2. Vous êtes assistante sociale depuis plus de 10 ans, comment l’idée du travail social libéral vous est venue ?
Elen Mailfert :
Au fil de mon parcours professionnel, j’ai constaté que la santé au travail et les transitions professionnelles sont étroitement liées. Expérimentée dans le domaine du maintien en emploi, ma formation en psychologie du travail m’a amené à ressentir le besoin de déployer une approche psychosociale et intégrative des personnes que j’accompagne. En France, les différents cadres d’exercice de l’assistante sociale autorisent peu ou pas cette latitude d’exercice de notre profession. C’est donc avec la volonté de tendre vers une façon de travailler plus qualitative et cohérente que j’ai été amenée à faire ce choix. J’ai ainsi la latitude d’orienter ma pratique autant vers des approches individuelles que collectives. Je retrouve aussi une indépendance dans le déploiement de mon réseau professionnel qui est essentiel dans ma façon de travailler en interdisciplinarité.
3. Auprès de quel public intervenez-vous et pour quels types de besoins les personnes sont-elles amenées à vous solliciter ?
Elen Mailfert :
En entreprise, je propose une prestation de service psychosocial du travail qui répond aux besoins de conciliation de la vie professionnelle et personnelle des salariés dans les entreprises. A l’interface entre ces deux sphères, c’est un service d’appui privilégié aux collaborateurs des Ressources Humaines. La formation et les interventions s’articulent autour de la prévention des risques psychosociaux et/ou du maintien en emploi lorsque l’entreprise souhaite s’engager dans une stratégie en santé au travail qui prend en compte l’ensemble de ses trois dimensions : sociale, physique et psychique.

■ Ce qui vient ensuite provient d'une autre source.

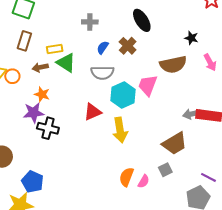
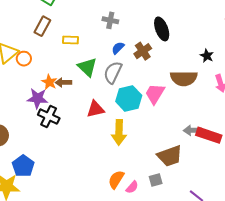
green triangle: (66, 63) -> (87, 67), moved
brown arrow: (40, 67) -> (63, 82), moved
gray semicircle: (102, 73) -> (113, 72), turned 105

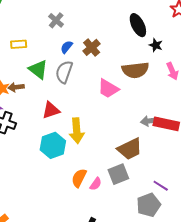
gray cross: (110, 20) -> (56, 20), turned 35
black ellipse: (162, 29) -> (138, 25), moved
pink trapezoid: (155, 94) -> (108, 88), turned -85
cyan hexagon: (129, 98) -> (53, 145), moved
gray square: (156, 180) -> (118, 174), size x1.5

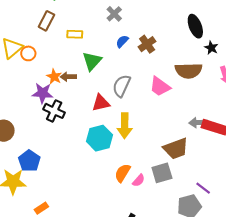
green triangle: (38, 69) -> (92, 61), turned 30
gray semicircle: (64, 72) -> (122, 86), moved

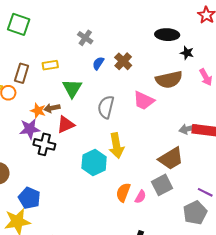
brown rectangle: (46, 21) -> (22, 73), moved
black ellipse: (195, 26) -> (167, 35), turned -55
red triangle: (101, 103) -> (66, 125), moved

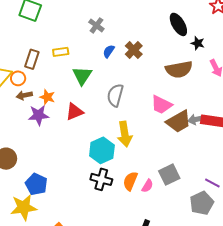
black ellipse: (167, 35) -> (178, 24), turned 55
pink trapezoid: (144, 101) -> (161, 105), moved
brown arrow: (52, 108) -> (24, 95), moved
black cross: (44, 144) -> (101, 179), moved
brown trapezoid: (171, 159) -> (179, 121), moved

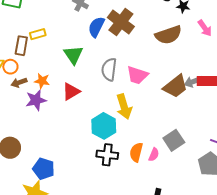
brown cross: (134, 50) -> (121, 22), size x1.5
blue semicircle: (109, 51) -> (96, 27), size x1.5
yellow rectangle: (61, 52) -> (38, 34), moved
pink trapezoid: (161, 105) -> (137, 75), moved

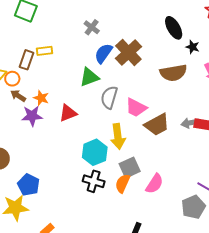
green triangle: (73, 55) -> (89, 77), moved, turned 35
brown arrow: (19, 83) -> (18, 96), turned 42
brown trapezoid: (175, 86) -> (157, 125), moved
gray square: (174, 140) -> (130, 168), moved
pink semicircle: (154, 155) -> (155, 184), moved, size x1.5

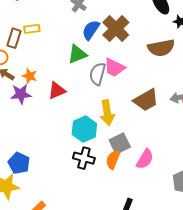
pink trapezoid: (136, 108) -> (114, 68), moved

En consultations au cabinet, je m’adresse à un public d’actifs (salariés, entrepreneurs, demandeurs d’emploi…) qui :
- Font face à la maladie et/ou un handicap qui impacte leur travail
- Sont en situation de souffrance au travail
- Sont en questionnement sur le parcours professionnel
- Sont en perte de sens dans leur vie personnelle et professionnelle.

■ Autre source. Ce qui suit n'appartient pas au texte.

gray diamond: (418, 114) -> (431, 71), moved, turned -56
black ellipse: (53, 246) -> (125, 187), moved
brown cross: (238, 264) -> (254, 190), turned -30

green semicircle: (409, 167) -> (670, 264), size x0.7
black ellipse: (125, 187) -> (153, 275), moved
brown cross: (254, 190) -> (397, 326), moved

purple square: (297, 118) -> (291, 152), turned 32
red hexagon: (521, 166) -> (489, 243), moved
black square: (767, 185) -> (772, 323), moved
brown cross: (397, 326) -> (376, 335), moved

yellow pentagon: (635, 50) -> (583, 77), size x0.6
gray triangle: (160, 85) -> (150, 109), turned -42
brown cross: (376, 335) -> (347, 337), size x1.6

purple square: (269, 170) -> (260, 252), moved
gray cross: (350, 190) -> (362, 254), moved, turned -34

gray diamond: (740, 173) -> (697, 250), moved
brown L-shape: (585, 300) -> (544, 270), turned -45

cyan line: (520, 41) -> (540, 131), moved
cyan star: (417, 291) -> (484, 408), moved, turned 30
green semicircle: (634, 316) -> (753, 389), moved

Je réalise également des bilans de compétence pour les particuliers et entreprises.
4. Tout au long de votre carrière, vous vous êtes spécialisée dans les questions liées au travail. On dit souvent que le travail est vecteur d’insertion sociale, êtes-vous d’accord avec cette affirmation ?
Elen Mailfert :
Spontanément, je répondrais oui. Néanmoins, cette question mérite une réponse plus étayée. Je pense qu’il est fondamental d’être préalablement au clair avec ce que nous entendons par « travail ». On a souvent tendance à le réduire à la notion d’emploi. Cette précision est importante pour aborder la question de l’insertion sociale dans notre société. Si on réduit le travail au simple fait d’occuper un emploi, nous disqualifions d’office un nombre conséquent de catégories d’individus (retraités, enfants, personnes en situation de handicap, demandeurs d’emploi…) d’une possible insertion sociale. C’est malheureusement une précision souvent occultée et qui nous pousse à croire que le plein emploi serait gage d’une bonne santé sociale individuelle et collective.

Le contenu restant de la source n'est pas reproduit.